MATERIAL FOR THE TASK START
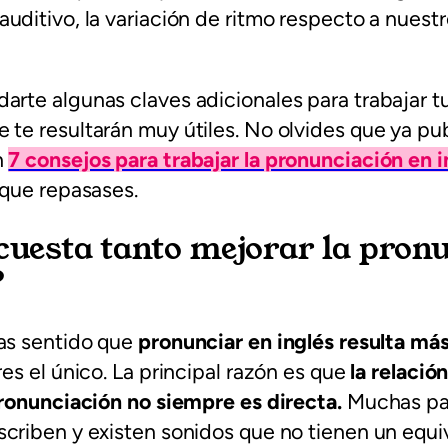
uditivo, la variación de ritmo respecto a nuestr
rte algunas claves adicionales para trabajar t
 te resultarán muy útiles. No olvides que ya p
n
7 consejos para trabajar la pronunciación en i
 que repasases.
cuesta tanto mejorar la pron
?
has sentido que
pronunciar en inglés resulta más 
res el único. La principal razón es que
la relación
pronunciación no siempre es directa.
Muchas pa
criben y existen sonidos que no tienen un equi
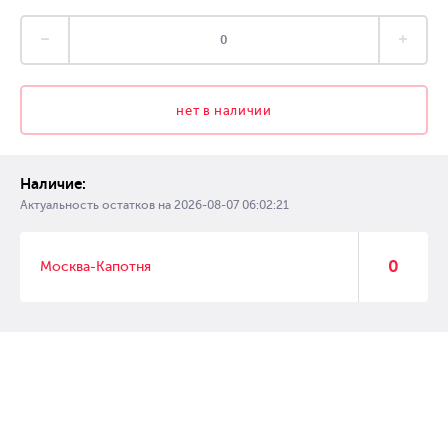
нет в наличии
Наличие:
Актуальность остатков на
2026-08-07 06:02:21
0
Москва-Капотня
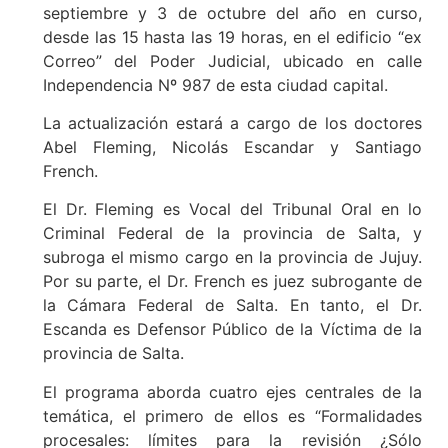
septiembre y 3 de octubre del año en curso,
desde las 15 hasta las 19 horas, en el edificio “ex
Correo” del Poder Judicial, ubicado en calle
Independencia Nº 987 de esta ciudad capital.
La actualización estará a cargo de los doctores
Abel Fleming, Nicolás Escandar y Santiago
French.
El Dr. Fleming es Vocal del Tribunal Oral en lo
Criminal Federal de la provincia de Salta, y
subroga el mismo cargo en la provincia de Jujuy.
Por su parte, el Dr. French es juez subrogante de
la Cámara Federal de Salta. En tanto, el Dr.
Escanda es Defensor Público de la Víctima de la
provincia de Salta.
El programa aborda cuatro ejes centrales de la
temática, el primero de ellos es “Formalidades
procesales: límites para la revisión ¿Sólo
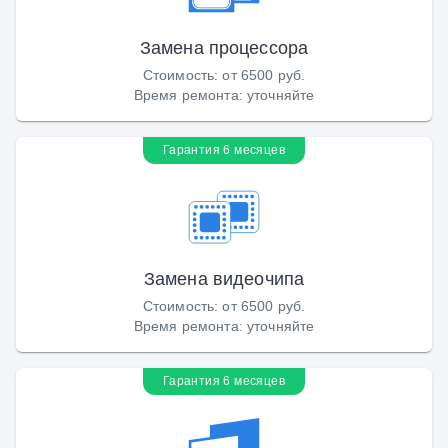
Замена процессора
Стоимость
:
от 6500 руб.
Время ремонта
:
уточняйте
Гарантия 6 месяцев
Замена видеочипа
Стоимость
:
от 6500 руб.
Время ремонта
:
уточняйте
Гарантия 6 месяцев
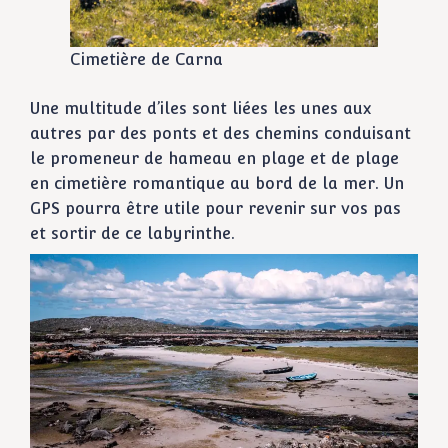
Cimetière de Carna
Une multitude d’iles sont liées les unes aux
autres par des ponts et des chemins conduisant
le promeneur de hameau en plage et de plage
en cimetière romantique au bord de la mer. Un
GPS pourra être utile pour revenir sur vos pas
et sortir de ce labyrinthe.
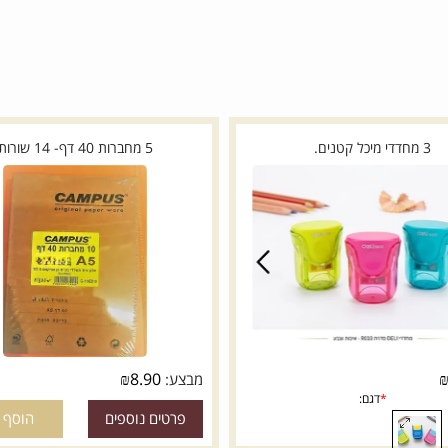
5 מחברות 40 דף- 14 שורות
₪
8.90
מבצע:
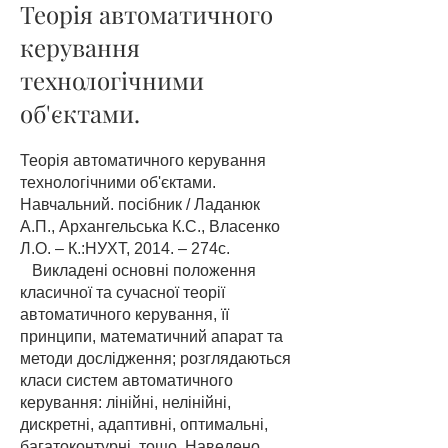
Теорія автоматичного
керування
технологічними
об'єктами.
Теорія автоматичного керування
технологічними об'єктами.
Навчальний. посібник / Ладанюк
А.П., Архангельська К.С., Власенко
Л.О. – К.:НУХТ, 2014. – 274с.
Викладені основні положення
класичної та сучасної теорії
автоматичного керування, її
принципи, математичний апарат та
методи дослідження; розглядаються
класи систем автоматичного
керування: лінійні, нелінійні,
дискретні, адаптивні, оптимальні,
багатоконтурні, тощо. Наведено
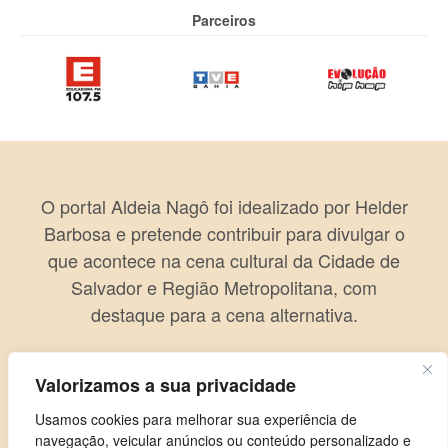
Parceiros
O portal Aldeia Nagô foi idealizado por Helder
Barbosa e pretende contribuir para divulgar o
que acontece na cena cultural da Cidade de
Salvador e Região Metropolitana, com
destaque para a cena alternativa.
Valorizamos a sua privacidade
Usamos cookies para melhorar sua experiência de
navegação, veicular anúncios ou conteúdo personalizado e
MATERIAL FOR THE TASK END
● **WORK INSTRUCTIONS**
Extract, without any images, the part of the material above that opens with the line containing "autres par des" and closes with the line containing "принципи, математичний апарат та", both lines included.

● **OUTPUT OF THE TASK**
autres par des ponts et des chemins conduisant
le promeneur de hameau en plage et de plage
en cimetière romantique au bord de la mer. Un
GPS pourra être utile pour revenir sur vos pas
et sortir de ce labyrinthe.
5 מחברות 40 דף- 14 שורות
₪
8.90
מבצע:
Теорія автоматичного
керування
технологічними
об'єктами.
Теорія автоматичного керування
технологічними об'єктами.
Навчальний. посібник / Ладанюк
А.П., Архангельська К.С., Власенко
Л.О. – К.:НУХТ, 2014. – 274с.
Викладені основні положення
класичної та сучасної теорії
автоматичного керування, її
принципи, математичний апарат та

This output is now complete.